EXERCISE DETAILS :: Below this line are records; transcribe exactly the lines between the one holding "результатам выполнения которого" and the one holding "Pourquoi sans cage", inclusive, and omit the pictures.

(Items from a data source)
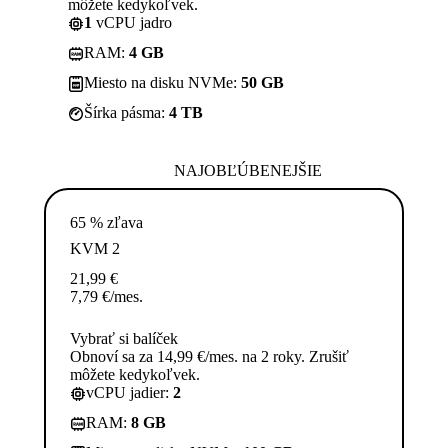
môžete kedykoľvek.
1
vCPU jadro
RAM:
4 GB
Miesto na disku NVMe:
50 GB
Šírka pásma:
4 TB
NAJOBĽÚBENEJŠIE
65 % zľava
KVM 2
21,99
€
7,79
€
/mes.
Vybrať si balíček
Obnoví sa za 14,99 €/mes. na 2 roky. Zrušiť
môžete kedykoľvek.
vCPU jadier:
2
RAM:
8 GB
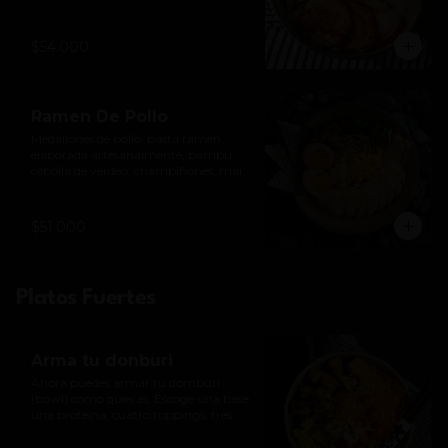
mazorquita baby y ajitsuke tamago 
(huevo).
$54.000
Ramen De Pollo
Medallones de pollo, pasta ramen 
elaborada artesanalmente, bambú, 
cebolla de verdeo, champiñones, maíz 
dulce y ajitsuke tamago (huevo).
$51.000
Platos Fuertes
Arma tu donburi
Ahora puedes armar tu domburi 
(bowl) como quieras. Escoge una base, 
una proteína, cuatro toppings, tres 
crocantes y una salsa.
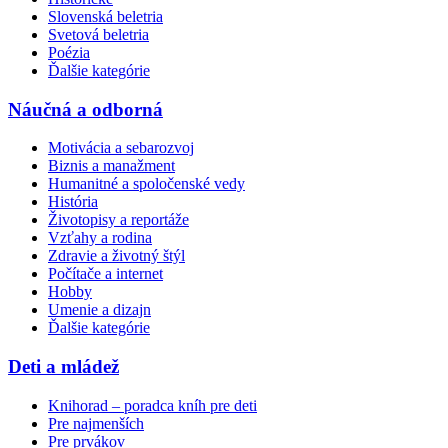
Slovenská beletria
Svetová beletria
Poézia
Ďalšie kategórie
Náučná a odborná
Motivácia a sebarozvoj
Biznis a manažment
Humanitné a spoločenské vedy
História
Životopisy a reportáže
Vzťahy a rodina
Zdravie a životný štýl
Počítače a internet
Hobby
Umenie a dizajn
Ďalšie kategórie
Deti a mládež
Knihorad – poradca kníh pre deti
Pre najmenších
Pre prvákov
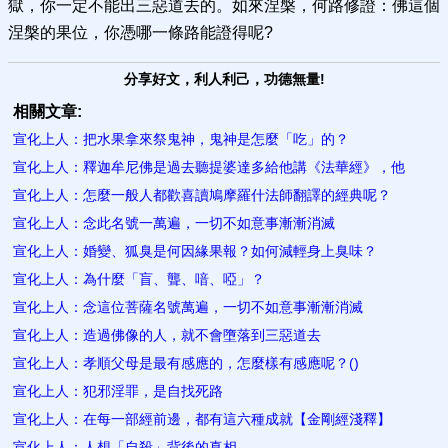
獄，你一定不能出三惡道去的。如來涅槃，何路修證：佛這個
涅槃的果位，你憑哪一條路能證得呢?
分享好文，利人利己，功德無量!
相關文章:
宣化上人：把水果拿來祭鬼神，鬼神是怎麼「吃」的？
宣化上人：釋迦牟尼佛是過去聽提婆達多給他講《法華經》，他
宣化上人：怎麼一般人都歡喜讀鳩摩羅什法師翻譯的經典呢？
宣化上人：念此名號一萬遍，一切不如意事漸漸消滅
宣化上人：婚變、狐臭是何因緣果報？如何減輕身上臭味？
宣化上人：為什麼「盲、聾、喑、啞」？
宣化上人：念這位菩薩名號萬遍，一切不如意事漸漸消滅
宣化上人：造過佛像的人，就不會墮落到三惡道去
宣化上人：孝順父母是最有感應的，怎麼樣有感應呢？()
宣化上人：犯邪淫罪，是自找死路
宣化上人：在每一部經前邊，都有這六種成就【金剛經淺釋】
宣化上人：人想「自殺」背後的真相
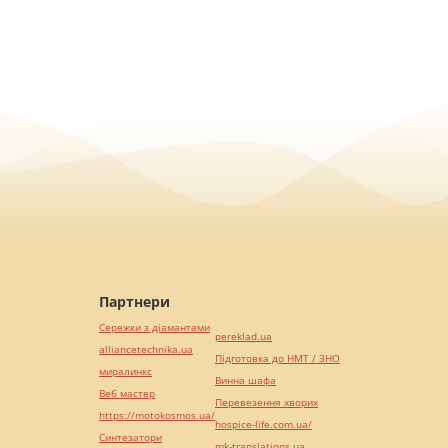
Партнери
Сережки з діамантами
pereklad.ua
alliancetechnika.ua
Підготовка до НМТ / ЗНО
миралинкс
Винна шафа
Веб мастер
Перевезення хворих
https://motokosmos.ua/
hospice-life.com.ua/
Синтезатори
mk-translations.ua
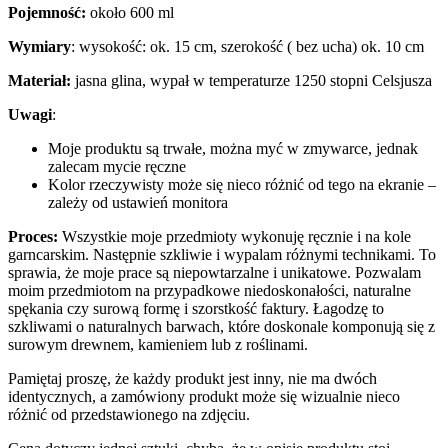
Pojemność:
około 600 ml
Wymiary
: wysokość: ok. 15 cm, szerokość ( bez ucha) ok. 10 cm
Materiał:
jasna glina, wypał w temperaturze 1250 stopni Celsjusza
Uwagi
:
Moje produktu są trwałe, można myć w zmywarce, jednak
zalecam mycie ręczne
Kolor rzeczywisty może się nieco różnić od tego na ekranie –
zależy od ustawień monitora
Proces:
Wszystkie moje przedmioty wykonuję ręcznie i na kole
garncarskim. Następnie szkliwie i wypalam różnymi technikami. To
sprawia, że moje prace są niepowtarzalne i unikatowe. Pozwalam
moim przedmiotom na przypadkowe niedoskonałości, naturalne
spękania czy surową formę i szorstkość faktury. Łagodzę to
szkliwami o naturalnych barwach, które doskonale komponują się z
surowym drewnem, kamieniem lub z roślinami.
Pamiętaj proszę, że każdy produkt jest inny, nie ma dwóch
identycznych, a zamówiony produkt może się wizualnie nieco
różnić od przedstawionego na zdjęciu.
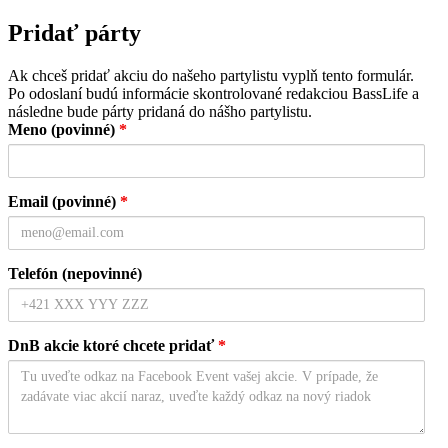
Pridať párty
Ak chceš pridať akciu do našeho partylistu vyplň tento formulár.
Po odoslaní budú informácie skontrolované redakciou BassLife a
následne bude párty pridaná do nášho partylistu.
Meno (povinné)
*
Email (povinné)
*
Telefón (nepovinné)
DnB akcie ktoré chcete pridať
*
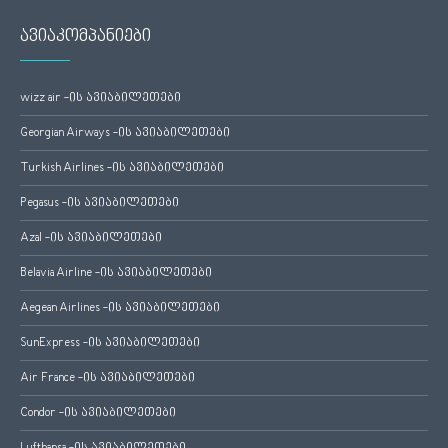
ავიაკომპანიები
wizz air -ის ავიაბილეთები
Georgian Airways -ის ავიაბილეთები
Turkish Airlines -ის ავიაბილეთები
Pegasus -ის ავიაბილეთები
Azal -ის ავიაბილეთები
Belavia Airline -ის ავიაბილეთები
Aegean Airlines -ის ავიაბილეთები
SunExpress -ის ავიაბილეთები
Air France -ის ავიაბილეთები
Condor -ის ავიაბილეთები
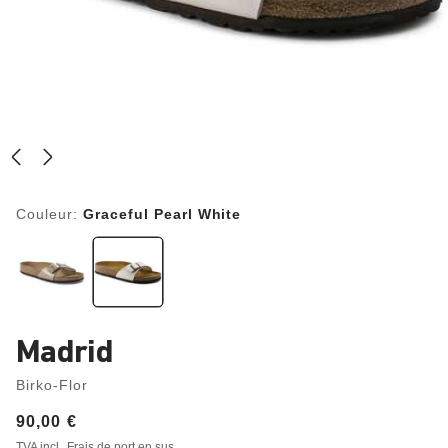
Couleur:
Graceful Pearl White
Madrid
Birko-Flor
Price:
90,00 €
TVA incl.
Frais de port en sus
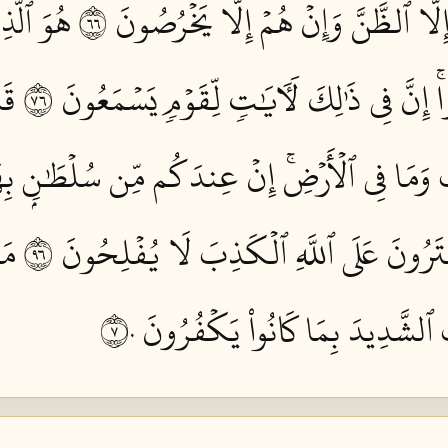
ِلَّا ٱلظَّنَّ وَإِنۡ هُمۡ إِلَّا يَخۡرُصُونَ ٦٦
هُوَ ٱلَّذ
 إِنَّ فِي ذَٰلِكَ لَأٓيَٰتٖ لِّقَوۡمٖ يَسۡمَعُونَ ٦٧
قَا
تِ وَمَا فِي ٱلۡأَرۡضِۚ إِنۡ عِندَكُم مِّن سُلۡطَٰنِۭ بِهَٰذ
فۡتَرُونَ عَلَى ٱللَّهِ ٱلۡكَذِبَ لَا يُفۡلِحُونَ ٦٩
مَت
 ٱلشَّدِيدَ بِمَا كَانُواْ يَكۡفُرُونَ ٧٠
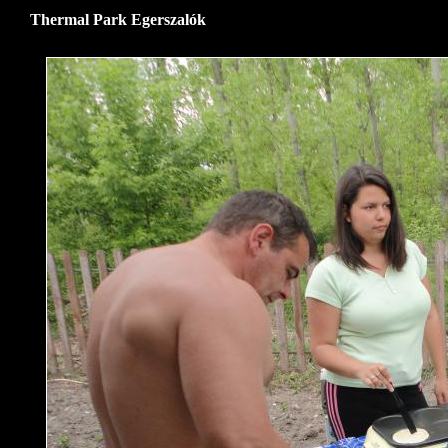
Thermal Park Egerszalók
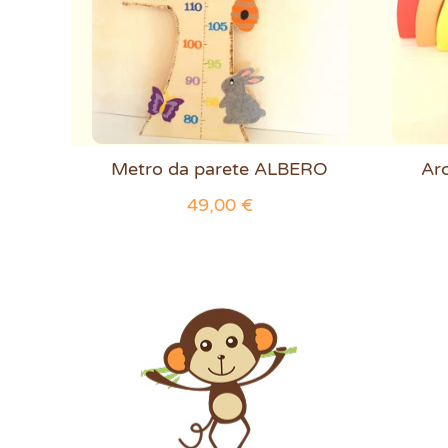
Metro da parete ALBERO
Ar
49,00
€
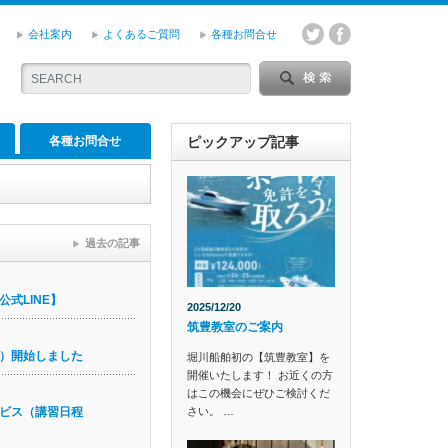
会社案内
よくあるご質問
各種お問合せ
各種お問合せ
ピックアップ記事
過去の記事
式LINE】
2025/12/20
筑豊教室のご案内
）開始しました
堀川船舶初の【筑豊教室】を
開催いたします！ お近くの方
はこの機会にぜひご検討くだ
さい。 …
ビス（講習日程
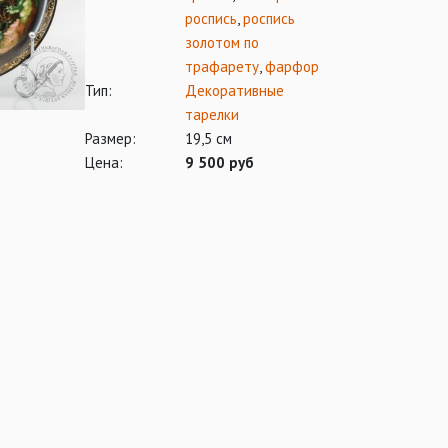
роспись
,
роспись
золотом по
трафарету
,
фарфор
Тип:
Декоративные
тарелки
Размер:
19,5 см
Цена:
9 500 руб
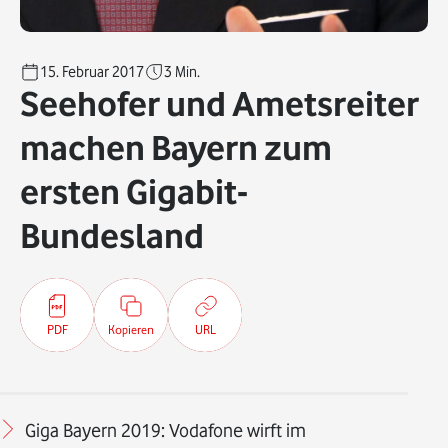
15. Februar 2017
3
Min.
Seehofer und Ametsreiter
machen Bayern zum
ersten Gigabit-
Bundesland
PDF
Kopieren
URL
Giga Bayern 2019: Vodafone wirft im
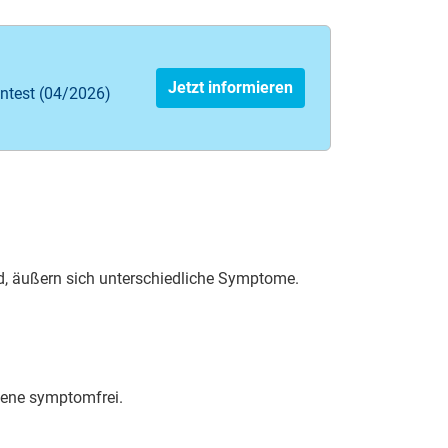
Jetzt informieren
ntest (04/2026)
d, äußern sich un­ter­schied­li­che Sym­pto­me.
­fe­ne sym­ptom­frei.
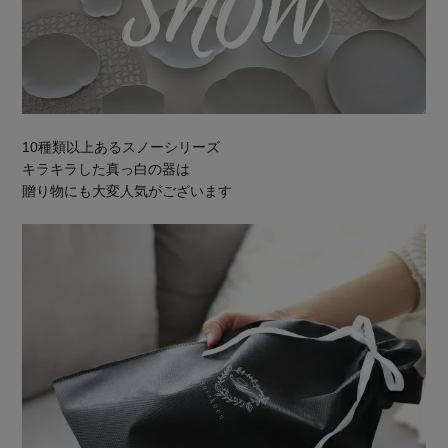
10種類以上あるスノーシリーズ
キラキラした真っ白の器は
贈り物にも大変人気がございます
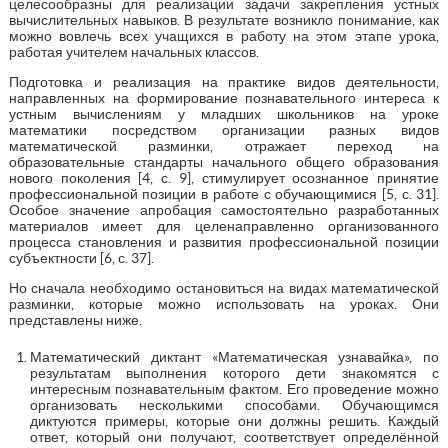
целесообразны для реализации задачи закрепления устных
вычислительных навыков. В результате возникло понимание, как
можно вовлечь всех учащихся в работу на этом этапе урока,
работая учителем начальных классов.
Подготовка и реализация на практике видов деятельности,
направленных на формирование познавательного интереса к
устным вычислениям у младших школьников на уроке
математики посредством организации разных видов
математической разминки, отражает переход на
образовательные стандарты начального общего образования
нового поколения [4, с. 9], стимулирует осознанное принятие
профессиональной позиции в работе с обучающимися [5, с. 31].
Особое значение апробация самостоятельно разработанных
материалов имеет для целенаправленно организованного
процесса становления и развития профессиональной позиции
субъектности [6, с. 37].
Но сначала необходимо остановиться на видах математической
разминки, которые можно использовать на уроках. Они
представлены ниже.
Математический диктант «Математическая узнавайка», по
результатам выполнения которого дети знакомятся с
интересным познавательным фактом. Его проведение можно
организовать несколькими способами. Обучающимся
диктуются примеры, которые они должны решить. Каждый
ответ, который они получают, соответствует определённой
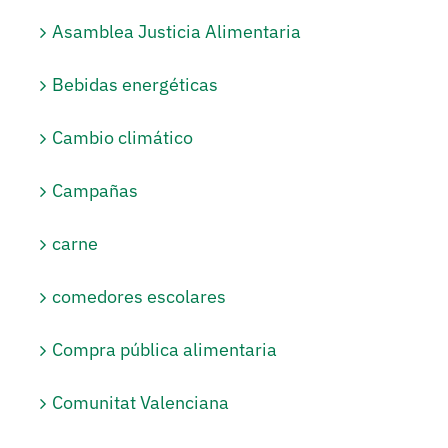
Asamblea Justicia Alimentaria
Bebidas energéticas
Cambio climático
Campañas
carne
comedores escolares
Compra pública alimentaria
Comunitat Valenciana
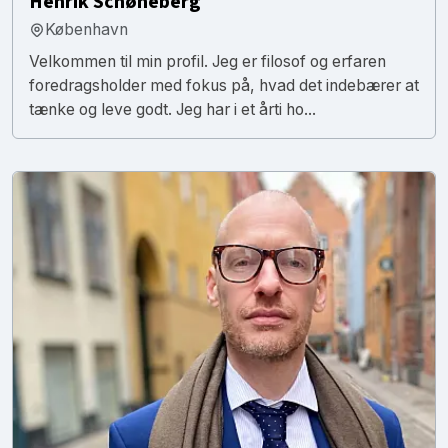
Henrik Schøneberg
København
Velkommen til min profil. Jeg er filosof og erfaren
foredragsholder med fokus på, hvad det indebærer at
tænke og leve godt. Jeg har i et årti ho...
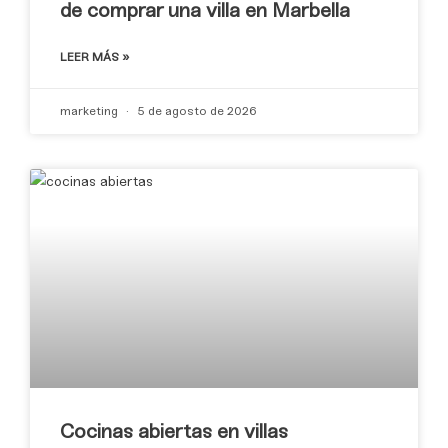
de comprar una villa en Marbella
LEER MÁS »
marketing
5 de agosto de 2026
Cocinas abiertas en villas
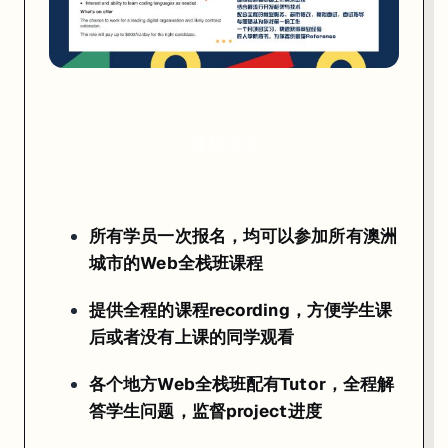
Agile/Git导师
前端React导师
后端导师Nodejs/.Net导师
职业Career Coaching导师
课程亮点
随班全栈班Tutor
所有学员一次报名，均可以参加所有澳洲
这样分配的目的是，让专业的老师做专业的事。这就是为什么看到一个
城市的Web全栈班课程
同时针对于每一期全栈班
新增算法导师 飞（来自Google），同时大漠
提供全程的课程recording，方便学生课
后或者没有上课的同学观看
各个地方Web全栈班配有Tutor，全程解
答学生问题，监督project进度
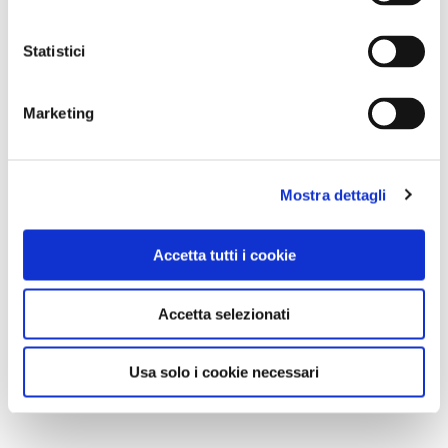
Statistici
Marketing
Mostra dettagli
Accetta tutti i cookie
Accetta selezionati
Usa solo i cookie necessari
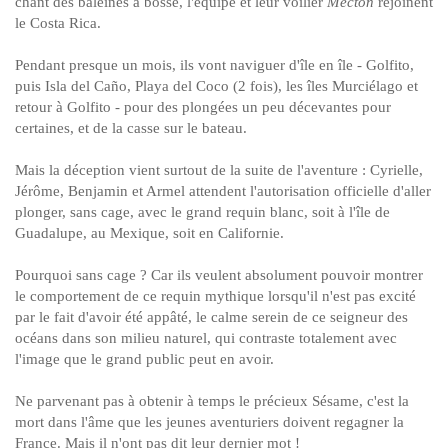
chant des baleines à bosse, l'équipe et leur voilier
Mecton
rejoinent
le Costa Rica.
Pendant presque un mois, ils vont naviguer d'île en île - Golfito,
puis Isla del Caño, Playa del Coco (2 fois), les îles Murciélago et
retour à Golfito - pour des plongées un peu décevantes pour
certaines, et de la casse sur le bateau.
Mais la déception vient surtout de la suite de l'aventure : Cyrielle,
Jérôme, Benjamin et Armel attendent l'autorisation officielle d'aller
plonger, sans cage, avec le grand requin blanc, soit à l'île de
Guadalupe, au Mexique, soit en Californie.
Pourquoi sans cage ? Car ils veulent absolument pouvoir montrer
le comportement de ce requin mythique lorsqu'il n'est pas excité
par le fait d'avoir été appâté, le calme serein de ce seigneur des
océans dans son milieu naturel, qui contraste totalement avec
l'image que le grand public peut en avoir.
Ne parvenant pas à obtenir à temps le précieux Sésame, c'est la
mort dans l'âme que les jeunes aventuriers doivent regagner la
France. Mais il n'ont pas dit leur dernier mot !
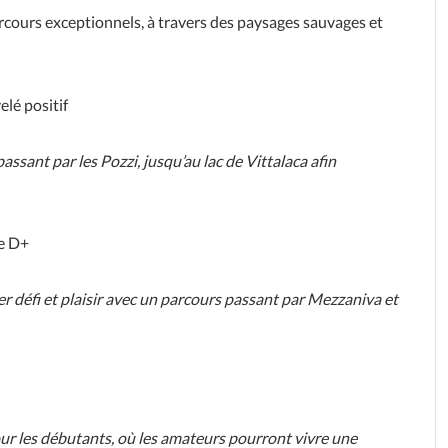
parcours exceptionnels, à travers des paysages sauvages et
lé positif
assant par les Pozzi, jusqu’au lac de Vittalaca afin
de D+
er défi et plaisir avec un parcours passant par Mezzaniva et
our les débutants, où les amateurs pourront vivre une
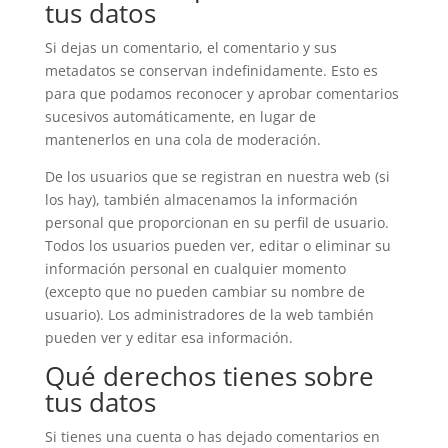
tus datos
Si dejas un comentario, el comentario y sus
metadatos se conservan indefinidamente. Esto es
para que podamos reconocer y aprobar comentarios
sucesivos automáticamente, en lugar de
mantenerlos en una cola de moderación.
De los usuarios que se registran en nuestra web (si
los hay), también almacenamos la información
personal que proporcionan en su perfil de usuario.
Todos los usuarios pueden ver, editar o eliminar su
información personal en cualquier momento
(excepto que no pueden cambiar su nombre de
usuario). Los administradores de la web también
pueden ver y editar esa información.
Qué derechos tienes sobre
tus datos
Si tienes una cuenta o has dejado comentarios en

EXERCISE RESPONSE ::
результатам выполнения которого дети знакомятся с
интересным познавательным фактом. Его проведение можно
организовать несколькими способами. Обучающимся
диктуются примеры, которые они должны решить. Каждый
ответ, который они получают, соответствует определённой
Asamblea Justicia Alimentaria
Bebidas energéticas
Cambio climático
Campañas
carne
comedores escolares
Compra pública alimentaria
Comunitat Valenciana
Henrik Schøneberg
København
Velkommen til min profil. Jeg er filosof og erfaren
foredragsholder med fokus på, hvad det indebærer at
tænke og leve godt. Jeg har i et årti ho...
de comprar una villa en Marbella
LEER MÁS »
marketing
5 de agosto de 2026
Cocinas abiertas en villas
Agile/Git导师
前端React导师
后端导师Nodejs/.Net导师
职业Career Coaching导师
课程亮点
随班全栈班Tutor
所有学员一次报名，均可以参加所有澳洲
这样分配的目的是，让专业的老师做专业的事。这就是为什么看到一个
城市的Web全栈班课程
同时针对于每一期全栈班
新增算法导师 飞（来自Google），同时大漠
提供全程的课程recording，方便学生课
后或者没有上课的同学观看
各个地方Web全栈班配有Tutor，全程解
答学生问题，监督project进度
Statistici
Marketing
Mostra dettagli
Accetta tutti i cookie
Accetta selezionati
Usa solo i cookie necessari
chant des baleines à bosse, l'équipe et leur voilier
Mecton
rejoinent
le Costa Rica.
Pendant presque un mois, ils vont naviguer d'île en île - Golfito,
puis Isla del Caño, Playa del Coco (2 fois), les îles Murciélago et
retour à Golfito - pour des plongées un peu décevantes pour
certaines, et de la casse sur le bateau.
Mais la déception vient surtout de la suite de l'aventure : Cyrielle,
Jérôme, Benjamin et Armel attendent l'autorisation officielle d'aller
plonger, sans cage, avec le grand requin blanc, soit à l'île de
Guadalupe, au Mexique, soit en Californie.
Pourquoi sans cage ? Car ils veulent absolument pouvoir montrer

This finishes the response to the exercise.